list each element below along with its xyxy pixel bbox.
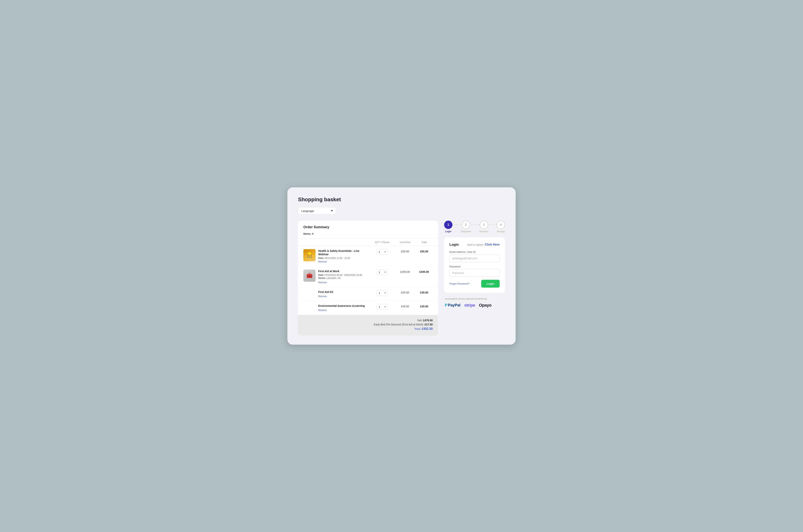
- payment-logos: PPayPal stripe Opayo: [445, 303, 504, 308]
- page-title: Shopping basket: [298, 196, 505, 203]
- total-4: £35.00: [416, 304, 433, 308]
- remove-item-4-button[interactable]: Remove: [318, 309, 327, 311]
- qty-value: 1: [379, 291, 380, 294]
- unit-price-1: £50.00: [395, 249, 416, 253]
- item-date: Date: 07/02/2022 09:30 - 09/02/2022 16:3…: [318, 274, 370, 277]
- table-row: Environmental Awareness eLearning Remove…: [298, 301, 438, 315]
- register-link[interactable]: Click Here: [485, 243, 500, 246]
- health-image-inner: 👷: [303, 249, 316, 261]
- qty-value: 1: [379, 271, 380, 274]
- email-label: Email Address / User ID: [450, 250, 500, 253]
- item-info: First Aid Kit Remove: [303, 290, 370, 298]
- language-dropdown[interactable]: Language: [298, 207, 336, 214]
- paypal-icon: P: [445, 303, 447, 307]
- date-label: Date:: [318, 257, 324, 260]
- order-footer: Net: £470.00 Early Bird 5% Discount (Fir…: [298, 315, 438, 336]
- col-qty: QTY / Places: [370, 241, 395, 244]
- remove-item-3-button[interactable]: Remove: [318, 295, 327, 298]
- main-card: Shopping basket Language Order Summary I…: [287, 187, 516, 345]
- login-header: Login Need to register: Click Here: [450, 243, 500, 247]
- qty-cell: 1: [370, 249, 395, 255]
- total-3: £35.00: [416, 290, 433, 294]
- total-1: £50.00: [416, 249, 433, 253]
- step-manage: 4 Manage: [497, 221, 505, 233]
- step-circle-3: 3: [480, 221, 488, 229]
- password-field-group: Password: [450, 265, 500, 277]
- email-input[interactable]: [450, 254, 500, 262]
- step-label-login: Login: [445, 230, 452, 233]
- email-field-group: Email Address / User ID: [450, 250, 500, 262]
- right-panel: 1 Login 2 Delegates 3 Payment: [444, 221, 505, 308]
- register-text: Need to register:: [467, 244, 484, 246]
- forgot-password-link[interactable]: Forgot Password?: [450, 282, 470, 285]
- unit-price-4: £35.00: [395, 304, 416, 308]
- table-row: First Aid Kit Remove 1 £35.00 £35.00: [298, 287, 438, 301]
- venue-label: Venue:: [318, 277, 326, 280]
- item-name: First Aid at Work: [318, 269, 370, 273]
- venue-value: Lancaster, UK: [326, 277, 341, 280]
- item-details: First Aid Kit Remove: [303, 290, 370, 298]
- item-image-firstaid: 🧰: [303, 269, 316, 282]
- step-connector-2: [471, 225, 479, 225]
- net-line: Net: £470.00: [303, 319, 433, 322]
- chevron-down-icon: [384, 272, 386, 273]
- password-label: Password: [450, 265, 500, 268]
- order-items-list: 👷 Health & Safety Essentials - Live Webi…: [298, 246, 438, 315]
- net-value: £470.00: [423, 319, 433, 322]
- firstaid-image-inner: 🧰: [303, 269, 316, 282]
- discount-label: Early Bird 5% Discount (First Aid at Wor…: [374, 323, 424, 326]
- password-input[interactable]: [450, 269, 500, 277]
- opayo-logo: Opayo: [479, 303, 492, 308]
- qty-cell: 1: [370, 304, 395, 310]
- remove-item-2-button[interactable]: Remove: [318, 281, 327, 284]
- col-unit-price: Unit Price: [395, 241, 416, 244]
- step-connector-1: [453, 225, 461, 225]
- stripe-logo: stripe: [464, 303, 475, 308]
- item-info: 🧰 First Aid at Work Date: 07/02/2022 09:…: [303, 269, 370, 284]
- qty-select-1[interactable]: 1: [377, 249, 388, 255]
- step-login: 1 Login: [444, 221, 453, 233]
- item-date: Date: 29/11/2021 11:00 - 12:30: [318, 257, 370, 260]
- col-total: Total: [416, 241, 433, 244]
- table-row: 👷 Health & Safety Essentials - Live Webi…: [298, 246, 438, 266]
- login-actions: Forgot Password? Login: [450, 280, 500, 288]
- items-count-label: Items:: [303, 232, 311, 235]
- item-name: Health & Safety Essentials - Live Webina…: [318, 249, 370, 256]
- register-section: Need to register: Click Here: [467, 243, 500, 246]
- unit-price-2: £300.00: [395, 269, 416, 273]
- remove-item-1-button[interactable]: Remove: [318, 260, 327, 263]
- paypal-logo: PPayPal: [445, 303, 460, 307]
- qty-select-4[interactable]: 1: [377, 304, 388, 310]
- total-2: £300.00: [416, 269, 433, 273]
- date-value: 07/02/2022 09:30 - 09/02/2022 16:30: [324, 274, 362, 277]
- item-name: Environmental Awareness eLearning: [318, 304, 370, 307]
- order-summary-title: Order Summary: [303, 225, 433, 229]
- step-number-2: 2: [465, 223, 467, 227]
- step-number-4: 4: [500, 223, 502, 227]
- item-image-health: 👷: [303, 249, 316, 261]
- step-label-manage: Manage: [497, 230, 505, 233]
- item-info: 👷 Health & Safety Essentials - Live Webi…: [303, 249, 370, 263]
- payment-section: accessplanit secure payment powered by: …: [444, 298, 505, 308]
- checkout-stepper: 1 Login 2 Delegates 3 Payment: [444, 221, 505, 233]
- login-card: Login Need to register: Click Here Email…: [444, 238, 505, 293]
- qty-select-3[interactable]: 1: [377, 290, 388, 296]
- payment-powered-text: accessplanit secure payment powered by:: [445, 298, 504, 300]
- discount-line: Early Bird 5% Discount (First Aid at Wor…: [303, 323, 433, 326]
- step-connector-3: [488, 225, 497, 225]
- content-row: Order Summary Items: 4 QTY / Places Unit…: [298, 221, 505, 336]
- item-name: First Aid Kit: [318, 290, 370, 294]
- login-button[interactable]: Login: [481, 280, 500, 288]
- net-label: Net:: [418, 319, 422, 322]
- table-row: 🧰 First Aid at Work Date: 07/02/2022 09:…: [298, 266, 438, 287]
- chevron-down-icon: [384, 251, 386, 252]
- items-count-value: 4: [312, 232, 313, 235]
- item-details: Health & Safety Essentials - Live Webina…: [318, 249, 370, 263]
- step-circle-4: 4: [497, 221, 505, 229]
- item-venue: Venue: Lancaster, UK: [318, 277, 370, 280]
- qty-cell: 1: [370, 269, 395, 275]
- qty-select-2[interactable]: 1: [377, 269, 388, 275]
- qty-value: 1: [379, 305, 380, 308]
- login-title: Login: [450, 243, 459, 247]
- total-label: Total:: [414, 327, 421, 330]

__Action item__: Where a line in the records above includes the string "Lancaster", show it.

__Answer section__:
- venue-value: Lancaster, UK: [326, 277, 341, 280]
- item-venue: Venue: Lancaster, UK: [318, 277, 370, 280]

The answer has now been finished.